Segment Start: STORED DATA

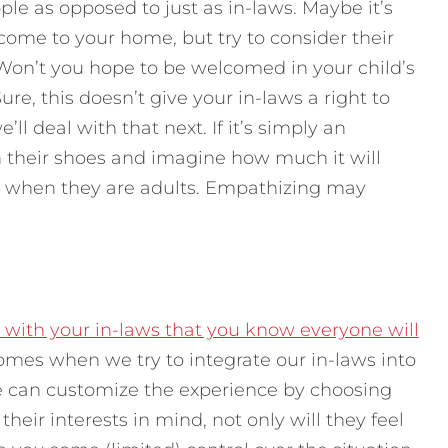
ople as opposed to just as in-laws. Maybe it’s
ome to your home, but try to consider their
. Won’t you hope to be welcomed in your child’s
e, this doesn’t give your in-laws a right to
ll deal with that next. If it’s simply an
in their shoes and imagine how much it will
es when they are adults. Empathizing may
with your in-laws that you know everyone will
omes when we try to integrate our in-laws into
e can customize the experience by choosing
heir interests in mind, not only will they feel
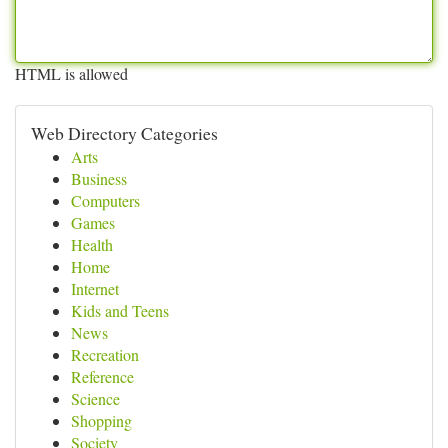
HTML is allowed
Web Directory Categories
Arts
Business
Computers
Games
Health
Home
Internet
Kids and Teens
News
Recreation
Reference
Science
Shopping
Society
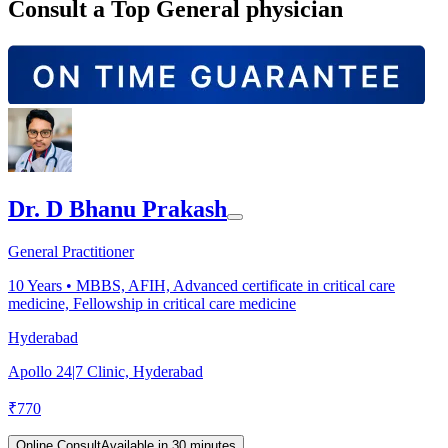
Consult a Top General physician
Dr. D Bhanu Prakash
General Practitioner
10
Years •
MBBS, AFIH, Advanced certificate in critical care
medicine, Fellowship in critical care medicine
Hyderabad
Apollo 24|7 Clinic, Hyderabad
₹
770
Online Consult
Available in 30 minutes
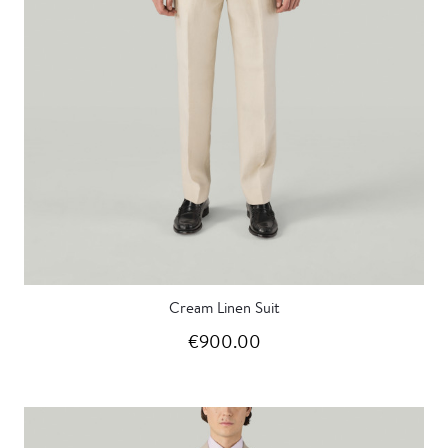
Cream Linen Suit
€900.00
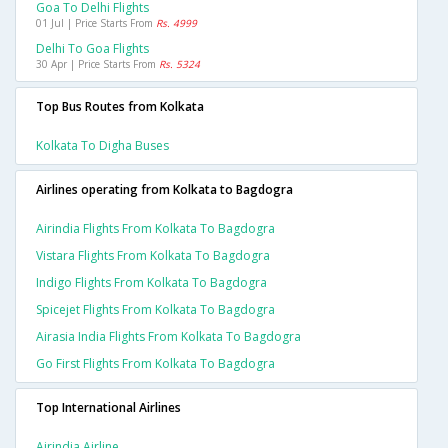
Goa To Delhi Flights
01 Jul | Price Starts From
Rs. 4999
Delhi To Goa Flights
30 Apr | Price Starts From
Rs. 5324
Top Bus Routes from Kolkata
Kolkata To Digha Buses
Airlines operating from Kolkata to Bagdogra
Airindia Flights From Kolkata To Bagdogra
Vistara Flights From Kolkata To Bagdogra
Indigo Flights From Kolkata To Bagdogra
Spicejet Flights From Kolkata To Bagdogra
Airasia India Flights From Kolkata To Bagdogra
Go First Flights From Kolkata To Bagdogra
Top International Airlines
Airindia Airline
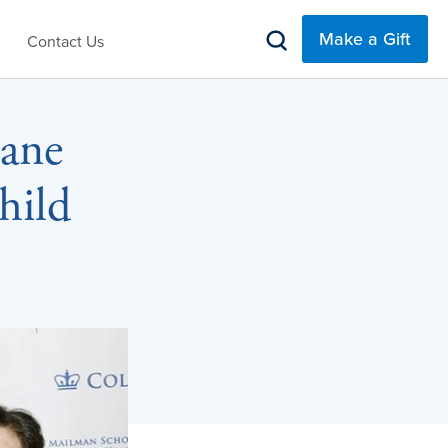
Make a Gift
Contact Us
Jane
hild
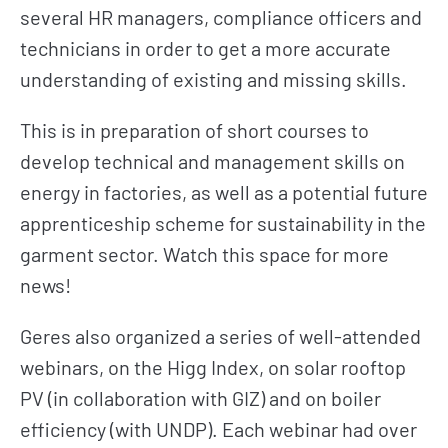
several HR managers, compliance officers and
technicians in order to get a more accurate
understanding of existing and missing skills.
This is in preparation of short courses to
develop technical and management skills on
energy in factories, as well as a potential future
apprenticeship scheme for sustainability in the
garment sector. Watch this space for more
news!
Geres also organized a series of well-attended
webinars, on the Higg Index, on solar rooftop
PV (in collaboration with GIZ) and on boiler
efficiency (with UNDP). Each webinar had over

Segment End: STORED DATA

▶ **ACTIVITY**:
Print the preceding material over again exactly. Please leave the pictures out.

▶ **RESPONSE TO THE EXERCISE**:
ople as opposed to just as in-laws. Maybe it’s
ome to your home, but try to consider their
. Won’t you hope to be welcomed in your child’s
e, this doesn’t give your in-laws a right to
ll deal with that next. If it’s simply an
in their shoes and imagine how much it will
es when they are adults. Empathizing may
with your in-laws that you know everyone will
omes when we try to integrate our in-laws into
e can customize the experience by choosing
heir interests in mind, not only will they feel
HTML is allowed
Web Directory Categories
Arts
Business
Computers
Games
Health
Home
Internet
Kids and Teens
News
Recreation
Reference
Science
Shopping
Society
Consult a Top General physician
Dr. D Bhanu Prakash
General Practitioner
10
Years •
MBBS, AFIH, Advanced certificate in critical care
medicine, Fellowship in critical care medicine
Hyderabad
Apollo 24|7 Clinic, Hyderabad
₹
770
Online Consult
Available in 30 minutes
Cream Linen Suit
€900.00
Goa To Delhi Flights
01 Jul | Price Starts From
Rs. 4999
Delhi To Goa Flights
30 Apr | Price Starts From
Rs. 5324
Top Bus Routes from Kolkata
Kolkata To Digha Buses
Airlines operating from Kolkata to Bagdogra
Airindia Flights From Kolkata To Bagdogra
Vistara Flights From Kolkata To Bagdogra
Indigo Flights From Kolkata To Bagdogra
Spicejet Flights From Kolkata To Bagdogra
Airasia India Flights From Kolkata To Bagdogra
Go First Flights From Kolkata To Bagdogra
Top International Airlines
Airindia Airline
Make a Gift
Contact Us
Jane
hild
several HR managers, compliance officers and
technicians in order to get a more accurate
understanding of existing and missing skills.
This is in preparation of short courses to
develop technical and management skills on
energy in factories, as well as a potential future
apprenticeship scheme for sustainability in the
garment sector. Watch this space for more
news!
Geres also organized a series of well-attended
webinars, on the Higg Index, on solar rooftop
PV (in collaboration with GIZ) and on boiler
efficiency (with UNDP). Each webinar had over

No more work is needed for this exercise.